Description
Decadent no-bake Nutter Butter Pie with a creamy peanut butter filling and an optional whipped cream topping. A peanut butter lover’s dream!
Ingredients
Scale
- 1 ½ cups Nutter Butter cookies, finely crushed (about 36 cookies)
- 5 tablespoons unsalted butter, melted
- 2 tablespoons granulated sugar
- 8 ounces cream cheese, softened
- 1 cup creamy peanut butter
- 1 cup powdered sugar
- ½ cup heavy cream
- 1 teaspoon vanilla extract
- Pinch of salt
- ½ cup heavy cream
- 2 tablespoons powdered sugar
- ¼ teaspoon vanilla extract
- Mini Nutter Butter cookies, for garnish
- Chopped peanuts, for garnish
- Chocolate syrup, for drizzling
Instructions
- Crush Nutter Butter cookies into fine crumbs using a food processor or a zip-top bag and rolling pin.
- In a medium bowl, combine crushed cookies, melted butter, and granulated sugar. Mix well.
- Press the crumb mixture into a 9-inch pie plate, covering the bottom and sides.
- Refrigerate the crust for at least 30 minutes (or bake at 350°F (175°C) for 8-10 minutes for a firmer texture).
- In a large bowl, beat softened cream cheese until smooth.
- Add peanut butter and beat until fully incorporated.

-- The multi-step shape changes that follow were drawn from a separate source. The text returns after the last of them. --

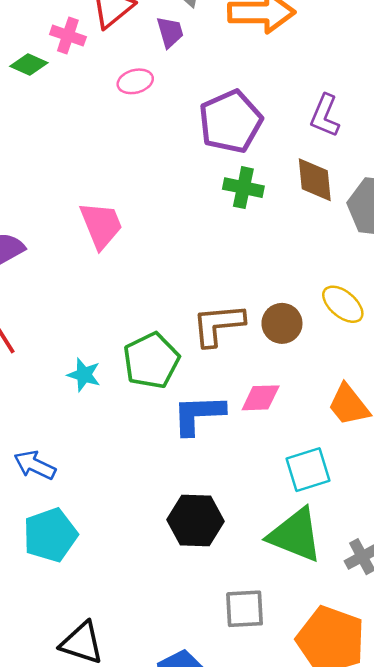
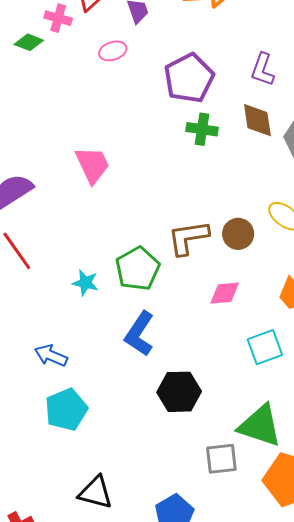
blue L-shape: (198, 414) -> (139, 334), moved, turned -51
green triangle: (295, 535) -> (260, 426), moved

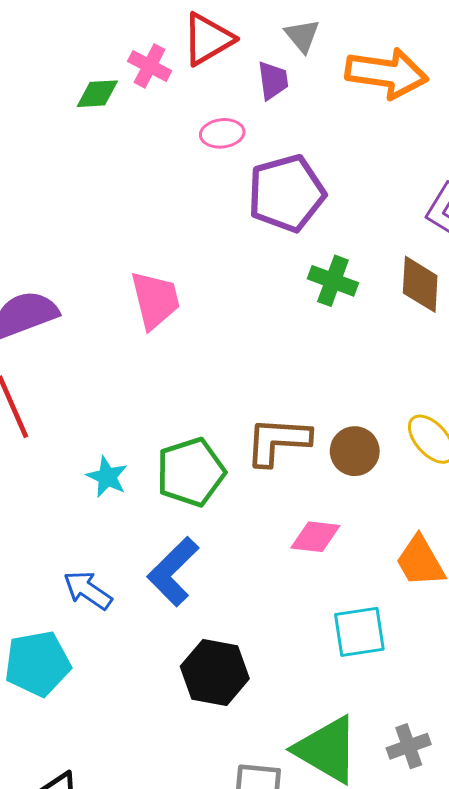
green diamond: (29, 42) -> (97, 94), turned -36
purple pentagon: (189, 78) -> (286, 193), moved
blue arrow: (51, 356) -> (88, 590), moved

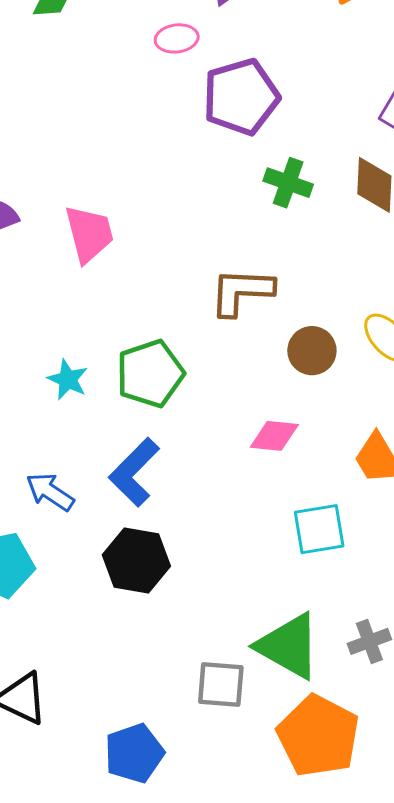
pink trapezoid: (155, 300) -> (89, 234), moved
brown L-shape: (278, 441) -> (242, 292), moved
black hexagon: (215, 672) -> (136, 560), moved

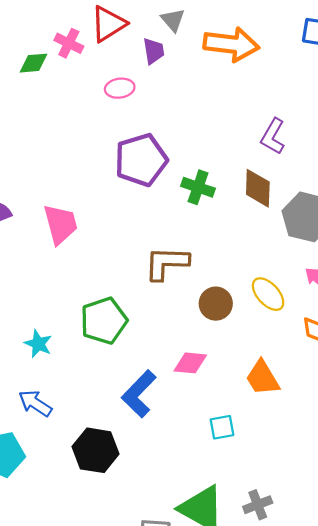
purple pentagon: (241, 97) -> (141, 160), moved
cyan star: (68, 380) -> (38, 344), moved
blue L-shape: (134, 472) -> (139, 394), moved
cyan square: (319, 529) -> (222, 427), size x0.7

- Gradually add powdered sugar, beating on low speed until smooth.
- Pour in heavy cream and vanilla extract. Beat on medium speed until light and fluffy.

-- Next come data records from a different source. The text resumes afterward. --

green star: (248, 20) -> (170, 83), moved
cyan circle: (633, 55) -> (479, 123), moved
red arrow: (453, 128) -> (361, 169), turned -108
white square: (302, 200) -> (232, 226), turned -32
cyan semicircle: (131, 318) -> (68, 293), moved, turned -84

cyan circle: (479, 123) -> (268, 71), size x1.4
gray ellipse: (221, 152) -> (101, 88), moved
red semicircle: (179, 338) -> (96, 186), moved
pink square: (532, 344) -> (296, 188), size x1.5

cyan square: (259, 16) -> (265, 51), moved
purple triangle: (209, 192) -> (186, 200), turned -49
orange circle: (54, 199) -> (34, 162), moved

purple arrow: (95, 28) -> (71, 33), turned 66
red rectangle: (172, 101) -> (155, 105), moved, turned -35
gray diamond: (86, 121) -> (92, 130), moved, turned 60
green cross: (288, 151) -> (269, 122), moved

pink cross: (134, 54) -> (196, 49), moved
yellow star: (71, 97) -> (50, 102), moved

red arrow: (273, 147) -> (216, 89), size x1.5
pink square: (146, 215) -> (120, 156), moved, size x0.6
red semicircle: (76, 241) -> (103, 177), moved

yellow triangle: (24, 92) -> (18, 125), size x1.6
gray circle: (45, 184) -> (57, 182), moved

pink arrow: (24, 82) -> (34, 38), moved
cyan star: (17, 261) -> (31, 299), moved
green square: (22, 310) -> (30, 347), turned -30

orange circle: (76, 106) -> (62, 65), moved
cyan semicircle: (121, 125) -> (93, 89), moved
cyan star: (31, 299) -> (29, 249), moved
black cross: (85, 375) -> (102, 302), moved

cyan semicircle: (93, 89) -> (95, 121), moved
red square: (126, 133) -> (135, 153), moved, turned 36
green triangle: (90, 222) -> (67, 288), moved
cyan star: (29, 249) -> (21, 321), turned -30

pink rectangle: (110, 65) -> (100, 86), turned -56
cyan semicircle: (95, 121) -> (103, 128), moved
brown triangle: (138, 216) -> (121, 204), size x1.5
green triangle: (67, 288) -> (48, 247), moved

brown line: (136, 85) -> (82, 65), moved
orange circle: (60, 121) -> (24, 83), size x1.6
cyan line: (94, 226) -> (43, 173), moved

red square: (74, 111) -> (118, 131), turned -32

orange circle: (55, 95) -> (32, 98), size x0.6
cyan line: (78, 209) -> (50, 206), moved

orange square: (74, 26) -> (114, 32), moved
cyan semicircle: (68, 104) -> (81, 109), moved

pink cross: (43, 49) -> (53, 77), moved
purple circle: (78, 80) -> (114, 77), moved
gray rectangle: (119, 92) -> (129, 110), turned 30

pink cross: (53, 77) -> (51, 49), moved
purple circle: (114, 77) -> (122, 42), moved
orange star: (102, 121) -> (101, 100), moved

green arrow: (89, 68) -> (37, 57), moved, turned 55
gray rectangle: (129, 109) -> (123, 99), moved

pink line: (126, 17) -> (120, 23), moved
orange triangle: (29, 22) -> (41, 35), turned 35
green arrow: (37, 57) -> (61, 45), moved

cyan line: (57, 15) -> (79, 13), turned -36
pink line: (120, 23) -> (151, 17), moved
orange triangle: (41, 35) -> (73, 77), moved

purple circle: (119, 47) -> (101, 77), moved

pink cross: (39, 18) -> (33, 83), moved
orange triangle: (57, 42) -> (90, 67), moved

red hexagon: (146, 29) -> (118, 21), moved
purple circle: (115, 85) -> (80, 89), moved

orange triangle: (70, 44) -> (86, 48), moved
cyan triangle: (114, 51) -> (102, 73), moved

- Add a pinch of salt and mix until combined.
- Pour the peanut butter filling into the chilled crust, spreading evenly.
- Cover and refrigerate for at least 4 hours, or preferably overnight.
- In a chilled bowl, combine heavy cream, powdered sugar, and vanilla extract. Beat until stiff peaks form.
- Spread whipped cream (if using) over the pie.
- Garnish with mini Nutter Butter cookies, chopped peanuts, and chocolate syrup.
- Slice and serve chilled.
Notes
- Cookie Crust Variations: Try Oreos, graham crackers, or shortbread cookies for the crust.
- Peanut Butter Options: Use creamy or chunky peanut butter.
- Chocolate Lovers: Add a layer of melted chocolate to the bottom of the crust or swirl it into the filling.
- Make it Vegan: Use vegan Nutter Butter cookies, vegan cream cheese, and vegan butter. Use coconut cream instead of heavy cream.
- Freezing Instructions: Freeze for up to 2 months, wrapped tightly. Thaw in the refrigerator overnight.
- No-Bake Option: This is a no-bake pie.
- Adjusting Sweetness: Reduce the amount of powdered sugar if desired.
- Serving Suggestions: Serve with vanilla ice cream or whipped cream.
- Storage Instructions: Store leftover pie in the refrigerator, covered, for up to 3-4 days.